Dataset entries:
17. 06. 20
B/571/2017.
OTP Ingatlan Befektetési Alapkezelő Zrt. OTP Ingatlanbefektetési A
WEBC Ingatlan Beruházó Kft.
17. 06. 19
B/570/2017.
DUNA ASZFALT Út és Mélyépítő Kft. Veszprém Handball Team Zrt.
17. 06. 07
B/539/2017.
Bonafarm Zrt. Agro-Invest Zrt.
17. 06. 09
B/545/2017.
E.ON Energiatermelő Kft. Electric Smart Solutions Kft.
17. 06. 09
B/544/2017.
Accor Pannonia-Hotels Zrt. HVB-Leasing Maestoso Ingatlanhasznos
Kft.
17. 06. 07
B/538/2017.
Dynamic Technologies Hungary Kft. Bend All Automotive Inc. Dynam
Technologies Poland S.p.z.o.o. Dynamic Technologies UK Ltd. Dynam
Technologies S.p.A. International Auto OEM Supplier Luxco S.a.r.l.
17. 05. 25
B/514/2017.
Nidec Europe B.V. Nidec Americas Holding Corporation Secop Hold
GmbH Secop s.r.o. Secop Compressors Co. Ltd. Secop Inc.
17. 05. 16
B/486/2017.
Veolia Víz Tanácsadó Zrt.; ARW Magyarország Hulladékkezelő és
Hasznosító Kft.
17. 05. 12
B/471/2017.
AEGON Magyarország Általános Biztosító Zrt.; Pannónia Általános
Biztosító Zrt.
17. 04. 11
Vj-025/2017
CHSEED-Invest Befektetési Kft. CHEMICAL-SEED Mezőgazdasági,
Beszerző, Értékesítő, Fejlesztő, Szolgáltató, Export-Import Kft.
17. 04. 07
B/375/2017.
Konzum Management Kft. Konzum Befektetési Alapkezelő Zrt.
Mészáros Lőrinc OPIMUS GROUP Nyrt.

...

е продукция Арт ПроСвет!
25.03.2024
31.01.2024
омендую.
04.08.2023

WORK TO COMPLETE:
Lines that contain "Biztosító" should be pulled from the entries above and reported.

WRITTEN ANSWER:
AEGON Magyarország Általános Biztosító Zrt.; Pannónia Általános
Biztosító Zrt.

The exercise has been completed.